For the topics in the study (as well as our meta bar chart), a realistic interpretation would look like the green plot above, showing distributions that are centered(-ish) around the average, widely dispersed, overlapping between categories, and probably with some normal(-ish) shape to them.
But only 24% of the 536 sketches looked like the green plot. Instead, when they imagined the underlying data, most participants showed one of three common misinterpretations:
- Underestimating variability: 217 (40%) drawings underestimated the amount of variability in the distribution. So even though these distributions should overlap across categories, people assumed there was little-or-no overlap. Willmer and Kerns refer to this as the “dichotomization fallacy” because, in effect, it leads to viewers falsely assuming there are clear divisions between categories. The “OLI” score in the meta bar chart refers to the "overlap index" in the study.
- “Within the bar” bias: 129 (24%) drawings showed the data points falling inside the area of the bar, rather than balanced around the bar’s end point which represents the average.
- False uniformity: 125 (23%) drawings showed the data as evenly distributed and ignored the shape of the distribution.
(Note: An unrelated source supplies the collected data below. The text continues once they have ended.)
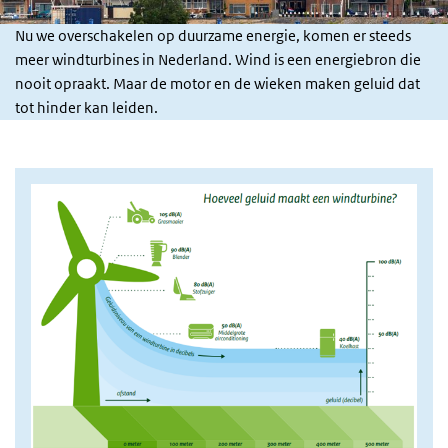
Nu we overschakelen op duurzame energie, komen er steeds
meer windturbines in Nederland. Wind is een energiebron die
nooit opraakt. Maar de motor en de wieken maken geluid dat
tot hinder kan leiden.
afbeelding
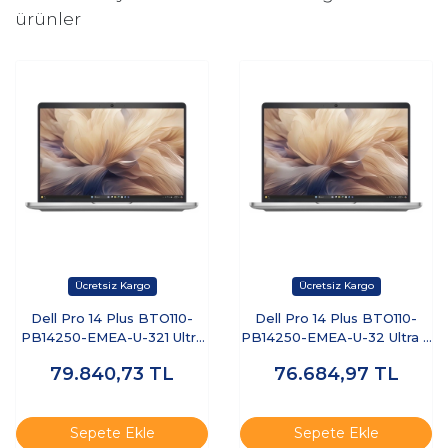
ürünler
Dell Pro 14 Plus BTO110-
Dell Pro 14 Plus BTO110-
PB14250-EMEA-U-321 Ultra
PB14250-EMEA-U-32 Ultra 7
7 255U 32 GB 1 TB SSD 14"
255U 32 GB 512 GB SSD 14"
79.840,73
TL
76.684,97
TL
Free Dos Dizüstü Bilgisayar
Ubuntu Dizüstü Bilgisayar
Sepete Ekle
Sepete Ekle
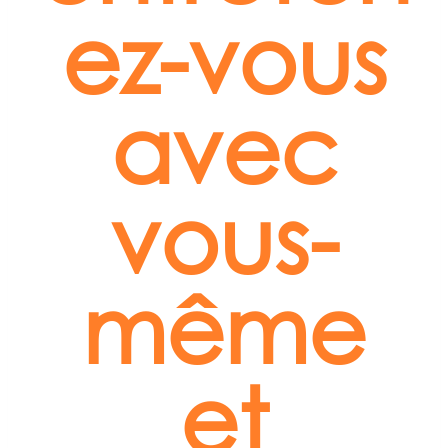
ez-vous
avec
vous-
même
et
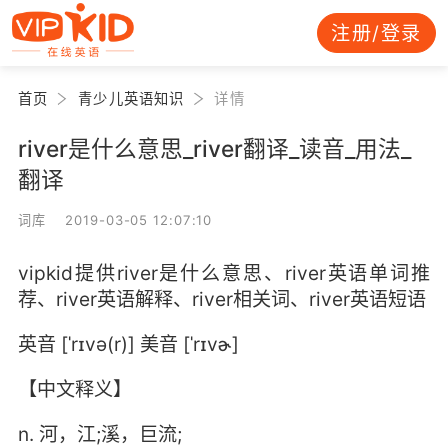
注册/登录
首页
青少儿英语知识
详情
river是什么意思_river翻译_读音_用法_
翻译
词库 2019-03-05 12:07:10
vipkid提供river是什么意思、river英语单词推
荐、river英语解释、river相关词、river英语短语
英音 [ˈrɪvə(r)] 美音 [ˈrɪvɚ]
【中文释义】
n. 河，江;溪，巨流;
Not only are these misinterpretations common, they can have serious downstream consequences. For example, underestimating variability can lead to overestimating the differences between chart categories, with downstream impacts like:
- Mistaking coincidence for causality.
- Nudging business leaders into overpaying for ineffective equipment.
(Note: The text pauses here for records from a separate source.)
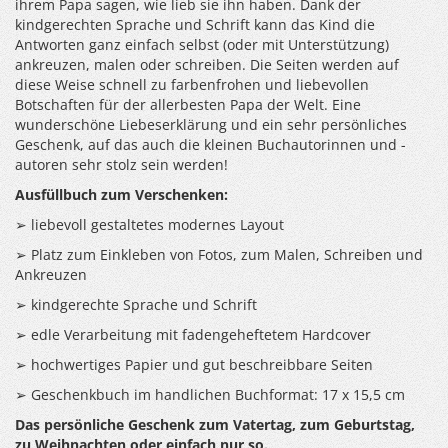
ihrem Papa sagen, wie lieb sie ihn haben. Dank der
kindgerechten Sprache und Schrift kann das Kind die
Antworten ganz einfach selbst (oder mit Unterstützung)
ankreuzen, malen oder schreiben. Die Seiten werden auf
diese Weise schnell zu farbenfrohen und liebevollen
Botschaften für der allerbesten Papa der Welt. Eine
wunderschöne Liebeserklärung und ein sehr persönliches
Geschenk, auf das auch die kleinen Buchautorinnen und -
autoren sehr stolz sein werden!
Ausfüllbuch zum Verschenken:
➢ liebevoll gestaltetes modernes Layout
➢ Platz zum Einkleben von Fotos, zum Malen, Schreiben und
Ankreuzen
➢ kindgerechte Sprache und Schrift
➢ edle Verarbeitung mit fadengeheftetem Hardcover
➢ hochwertiges Papier und gut beschreibbare Seiten
➢ Geschenkbuch im handlichen Buchformat: 17 x 15,5 cm
Das persönliche Geschenk zum Vatertag, zum Geburtstag,
zu Weihnachten oder einfach nur so.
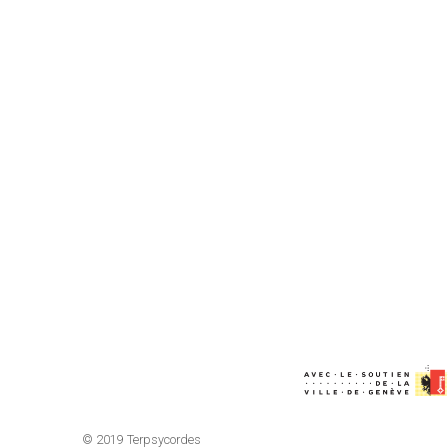
© 2019 Terpsycordes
- Misleading patients into accepting medical treatments they might otherwise decline.
- Reinforcing harmful stereotypes about people from marginalized communities.
What does this mean for dataviz?
Many of us have heard the critique “that could have been a bar chart.” But despite their perceived simplicity, bar charts of averages can be surprisingly misleading.
- Charts can show accurate data and still be misleading. Misleading visualizations aren’t just about miscomprehension and biased decision making, they can also reinforce downstream beliefs with wider social implications.
- Avoid bars for showing averages, where they systematically mislead viewers about the underlying data and the reality behind the chart. (For that matter, be wary of single-point dot plots and confidence intervals, which are also susceptible to exaggerated differences or underestimated variability.)
- Ideally, anytime we’re showing an average, we’re also showing the data behind the average. We’re in a golden age of fun, compact, comprehensible ways to show distributions, like swarms, quantile dots, areas, rain clouds, violins, jitters, ranges, prediction intervals, ridges, histograms, gradient intervals, or even simple line charts. Most of these plots can be overlaid with averages and stacked to replace bars, and, importantly, each of these do a better job of showing the breadth and variability of the underlying data.